Please set down each of the lines below once more, exactly, omitting all pictures.

** Opening DATASET EXTRACT block **

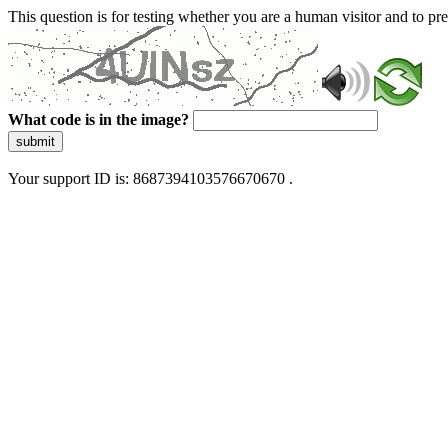
This question is for testing whether you are a human visitor and to 
What code is in the image?
submit
Your support ID is: 8687394103576670670 .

** Closing DATASET EXTRACT block **

COMPLETED EXERCISE -
This question is for testing whether you are a human visitor and to 
What code is in the image?
submit
Your support ID is: 8687394103576670670 .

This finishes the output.